Designed to look like a giant fabric care label, the 24 x 36-inch poster bullet-points the trials and tribulations of the World's Greatest Rock 'N' Roll Band like a garment guarantee for a lifestyle.

"Stones withstand," it headlines in big, bold letters, "divorce, slander, rip-offs, slagging, under-age sex, alcohol, drugs. Wash thoroughly."

Smith admits the poster's cheeky British wit may have hampered the item's sales here in the States how many Minnesotans use the word "slagging"? Still, how many among the Stones' aging fan base haven't also tested the fabric of their lives against the harsh extremes of divorce, alcohol and drugs? It's a list of rough elements that have been weathered not only by the band, but also by many of the 40-to-60-year-olds who make up the Stones' core audience today.

Smith imagines the poster would look fitting on the bedroom doors of a generation of still-rockin' parents who've modeled their lifestyle after the hard-living band if only parents still hung rock posters on their bedroom doors. "Over-40-year-olds aren't the ones buying music posters," Smith laments. "But if you ask them which they like, this one's quite popular."

And why not? Like the rebellious words and images the Stones' original fans adorned their rooms with through teenagedom, "Stones Withstand" gives the finger to the one foe in life they're now fighting: old age.

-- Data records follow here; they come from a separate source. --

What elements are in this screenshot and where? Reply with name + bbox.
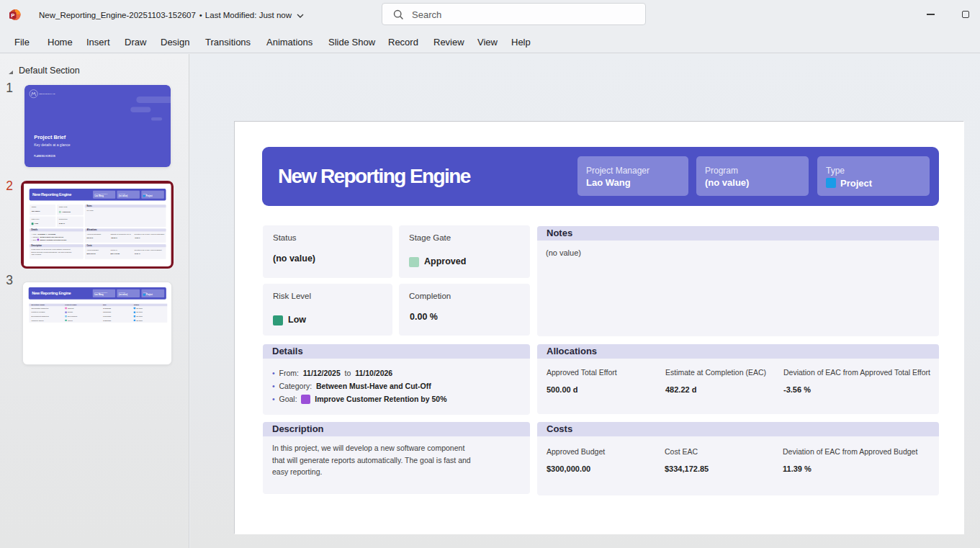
svg-text:P: P [11, 12, 14, 19]
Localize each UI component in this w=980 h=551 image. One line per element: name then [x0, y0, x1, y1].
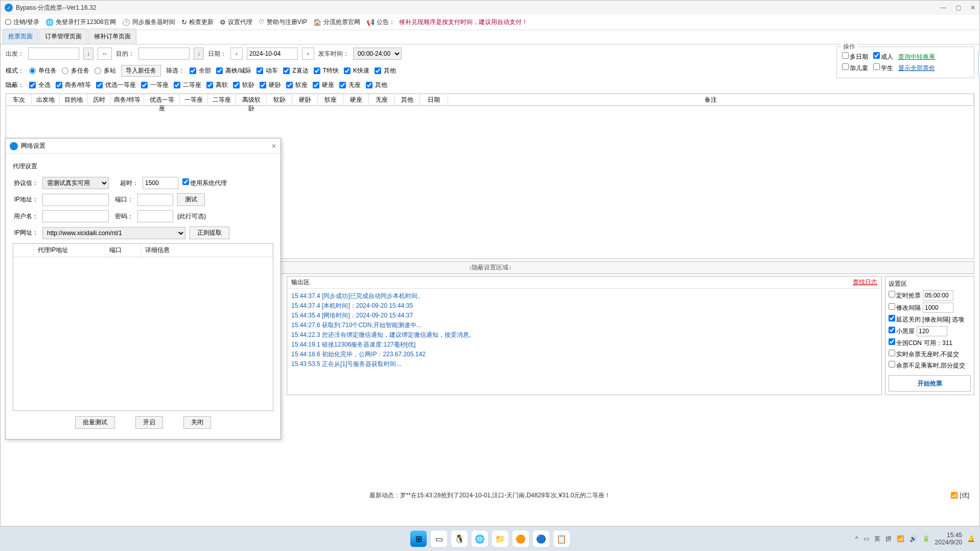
- port-input[interactable]: [137, 194, 173, 206]
- set-blackroom-val[interactable]: [917, 326, 947, 336]
- app7-icon[interactable]: 📋: [553, 531, 570, 547]
- tray-desktop-icon[interactable]: ▭: [864, 535, 869, 542]
- col-date: 日期: [420, 94, 448, 105]
- hide-pref1[interactable]: 优选一等座: [96, 81, 136, 89]
- tab-orders[interactable]: 订单管理页面: [39, 29, 87, 44]
- hide-ruanzuo[interactable]: 软座: [286, 81, 308, 89]
- explorer-icon[interactable]: 📁: [492, 531, 508, 547]
- filter-gaotie[interactable]: 高铁/城际: [216, 66, 251, 75]
- hide-all[interactable]: 全选: [29, 81, 51, 89]
- menu-open12306[interactable]: 🌐免登录打开12306官网: [45, 18, 115, 27]
- from-input[interactable]: [28, 48, 79, 60]
- bypass-taskbar-icon[interactable]: 🔵: [533, 531, 549, 547]
- batch-test-button[interactable]: 批量测试: [75, 416, 115, 429]
- start-grab-button[interactable]: 开始抢票: [889, 375, 971, 392]
- menu-checkupdate[interactable]: ↻检查更新: [181, 18, 214, 27]
- filter-t[interactable]: T特快: [314, 66, 339, 75]
- menu-setproxy[interactable]: ⚙设置代理: [220, 18, 252, 27]
- ops-child[interactable]: 加儿童: [842, 63, 868, 73]
- tab-waitlist[interactable]: 候补订单页面: [88, 29, 136, 44]
- to-dropdown[interactable]: ↓: [194, 48, 204, 60]
- to-input[interactable]: [138, 48, 190, 60]
- minimize-button[interactable]: —: [940, 4, 946, 11]
- timeout-input[interactable]: [143, 177, 178, 189]
- tab-grab[interactable]: 抢票页面: [3, 29, 38, 44]
- hide-gaoruan[interactable]: 高软: [206, 81, 228, 89]
- mode-multistation[interactable]: 多站: [95, 66, 116, 75]
- settings-box: 设置区 定时抢票 修改间隔 延迟关闭 [修改间隔] 选项 小黑屋 全国CDN可用…: [885, 276, 974, 395]
- regex-extract-button[interactable]: 正则提取: [190, 226, 229, 239]
- time-select[interactable]: 00:00-24:00: [353, 48, 402, 60]
- hide-yingzuo[interactable]: 硬座: [313, 81, 334, 89]
- import-task-button[interactable]: 导入新任务: [121, 65, 161, 77]
- query-button[interactable]: 查询车票: [978, 51, 980, 77]
- menu-official[interactable]: 🏠分流抢票官网: [313, 18, 360, 27]
- tray-clock[interactable]: 15:45 2024/9/20: [935, 532, 962, 546]
- tray-chevron-icon[interactable]: ^: [855, 535, 858, 542]
- tray-wifi-icon[interactable]: 📶: [897, 535, 904, 542]
- start-button[interactable]: ⊞: [410, 531, 427, 547]
- dialog-close-button[interactable]: ✕: [271, 143, 276, 150]
- set-partial[interactable]: 余票不足乘客时,部分提交: [889, 361, 965, 370]
- tray-battery-icon[interactable]: 🔋: [922, 535, 930, 542]
- set-cdn[interactable]: 全国CDN: [889, 338, 922, 348]
- tray-lang2[interactable]: 拼: [885, 535, 892, 543]
- set-timed-val[interactable]: [923, 290, 953, 301]
- close-button[interactable]: ✕: [970, 4, 975, 11]
- hide-2nd[interactable]: 二等座: [174, 81, 201, 89]
- maximize-button[interactable]: ▢: [955, 4, 961, 11]
- filter-other[interactable]: 其他: [375, 66, 396, 75]
- filter-dongche[interactable]: 动车: [256, 66, 278, 75]
- test-button[interactable]: 测试: [177, 193, 205, 206]
- proto-select[interactable]: 需测试真实可用: [42, 177, 109, 189]
- taskview-icon[interactable]: ▭: [431, 531, 447, 547]
- pwd-input[interactable]: [137, 210, 173, 222]
- ops-transfer-link[interactable]: 查询中转换乘: [898, 53, 935, 61]
- menu-synctime[interactable]: 🕐同步服务器时间: [122, 18, 175, 27]
- disable-button[interactable]: 关闭: [183, 416, 211, 429]
- hide-other[interactable]: 其他: [366, 81, 387, 89]
- hide-wuzuo[interactable]: 无座: [339, 81, 361, 89]
- filter-all[interactable]: 全部: [190, 66, 211, 75]
- col-2nd: 二等座: [208, 94, 236, 105]
- date-prev[interactable]: ‹: [230, 48, 243, 60]
- from-dropdown[interactable]: ↓: [83, 48, 94, 60]
- set-cdn-avail: 可用：311: [924, 339, 952, 348]
- ip-input[interactable]: [42, 194, 109, 206]
- filter-z[interactable]: Z直达: [283, 66, 308, 75]
- hide-1st[interactable]: 一等座: [141, 81, 169, 89]
- ops-adult[interactable]: 成人: [873, 52, 893, 61]
- url-select[interactable]: http://www.xicidaili.com/nt/1: [42, 227, 185, 239]
- menu-vip[interactable]: ♡赞助与注册VIP: [259, 18, 307, 27]
- set-noseat[interactable]: 实时余票无座时,不提交: [889, 350, 959, 359]
- date-next[interactable]: ›: [302, 48, 314, 60]
- hide-yingwo[interactable]: 硬卧: [260, 81, 281, 89]
- hide-ruanwo[interactable]: 软卧: [233, 81, 254, 89]
- hide-business[interactable]: 商务/特等: [56, 81, 91, 89]
- date-input[interactable]: [247, 48, 298, 60]
- app5-icon[interactable]: 🟠: [512, 531, 529, 547]
- set-interval-val[interactable]: [923, 303, 953, 313]
- tray-notification-icon[interactable]: 🔔: [967, 535, 975, 542]
- mode-single[interactable]: 单任务: [29, 66, 57, 75]
- ops-student[interactable]: 学生: [873, 63, 893, 73]
- set-timed[interactable]: 定时抢票: [889, 291, 921, 300]
- edge-icon[interactable]: 🌐: [472, 531, 488, 547]
- filter-k[interactable]: K快速: [344, 66, 369, 75]
- user-input[interactable]: [42, 210, 109, 222]
- set-delay[interactable]: 延迟关闭 [修改间隔] 选项: [889, 315, 964, 324]
- tray-lang1[interactable]: 英: [874, 535, 880, 543]
- qq-icon[interactable]: 🐧: [451, 531, 468, 547]
- ops-multidate[interactable]: 多日期: [842, 52, 868, 61]
- view-log-link[interactable]: 查找日志: [853, 278, 877, 287]
- enable-button[interactable]: 开启: [135, 416, 163, 429]
- ops-showall-link[interactable]: 显示全部票价: [898, 64, 935, 73]
- menu-login[interactable]: 🖵注销/登录: [5, 18, 39, 27]
- use-sys-proxy[interactable]: 使用系统代理: [182, 178, 227, 188]
- set-blackroom[interactable]: 小黑屋: [889, 327, 915, 336]
- log-line: 15:44:18.6 初始化完毕，公网IP：223.67.205.142: [291, 350, 877, 359]
- swap-button[interactable]: ↔: [98, 48, 112, 60]
- set-interval[interactable]: 修改间隔: [889, 303, 921, 312]
- mode-multi[interactable]: 多任务: [62, 66, 89, 75]
- tray-volume-icon[interactable]: 🔊: [909, 535, 917, 542]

But it also flips a bird, inadvertently, to their kids, raised in the D.A.R.E. era but forced to live under the roof of parents who occasionally look and act a lot like Keith Richards and Anita Pallenberg only without the money or the good connections.

To the young, the Rolling Stones may seem a worse influence on their parents than Eminem seems on them. It's living proof that Mom and Dad can keep on partying like teenagers and trying to look sexy long after even Sally Jessy Raphael would feel embarrassed to be around them.

Because of that, Smith's guess that the words on that poster may ring a little too true for those fans is probably on the mark. The aging baby boomers who might identify most with that laundry list of debauchery also know that if they ever hung a thing like that on their doors boasting about it, they'd surely find it torn down within a week. By their mortified kids.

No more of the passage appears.